In 2013, the market value recorded for global solar micro-inverter and power optimizer was $329 million.
Currently, the U.S. represents the largest market for micro inverters, with the amount of the business going to residential systems.
The market growth is driven by increased market penetration in residential and small commercial segments in USA, Canada, UK and Australia.
In addition, the continued adoption of the technology in European markets such as France, Germany and Italy are driving growth factors. The decrease in price of micro inverters and power optimizers due to next generation product releases makes Module-Level Power Electronics (MLPE) an attractive solution.
A combination of improving technology and competitive market are the reasons for falling costs of MLPE technology. Latest models produced with cheaper parts counts and new competitors in the market experience high price competition.
With drop in prices and MLPE price becoming parallel with traditional string inverters, new regions will adopt the use of micro inverters and power optimizers to the sum of 6.6 GW by 2018.
However the market segment monopoly may soon witness a balancing, as lots of installations will emerge once the price is dropped.
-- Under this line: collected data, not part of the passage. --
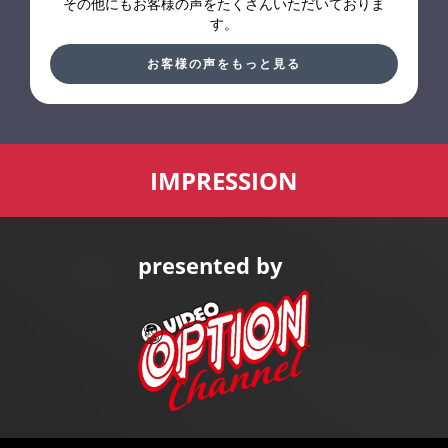
その他にもお客様の声をたくさんいただいておりま
サーキット走行用に装着
す。
ラジアル規定の同じサイズなら国産だろうが海外製だろうがこの
タイヤのグリップには敵わないはず。
お客様の声をもっと見る
サイズがもっとあれば、、と思う次第です。
1週1分以内のミニコース各所で1秒以上タイム短縮できた。
ラジアル扱いにしてもらえなくなるかも。
静粛性は厳しいです。
IMPRESSION
乗り心地は意外とソフトでいいのですが。。
街乗りには使わない方がいいと感じます。
presented by
あくまでも自分の車を速く走らせたいが高いタイヤはちょっ
と、、
というスタンスの自分にはいいタイヤです。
Power optimizers are selling in plenty, with shipments set to increase by 160 percent this year alone.
Japan has high demand for power optimizers, which is predicted to swell to a penetration rate of 7 percent by 2018.
Japanese rules forbid the importing of microinverters due to Japan Electrical Safety & Environment Technology Laboratories (JET) certification requirements, but soon suppliers will be able to gain JET certification and take the opportunities.
MLPE is the term used to summarize solar microinverters and power optimizers. Micro inverters bring 25 percent more electricity than conventional string inverters, which connect to entire systems. Power optimizers require string inverters, but optimize efficiency by tracking the maximum power point (MPPT) of individual modules.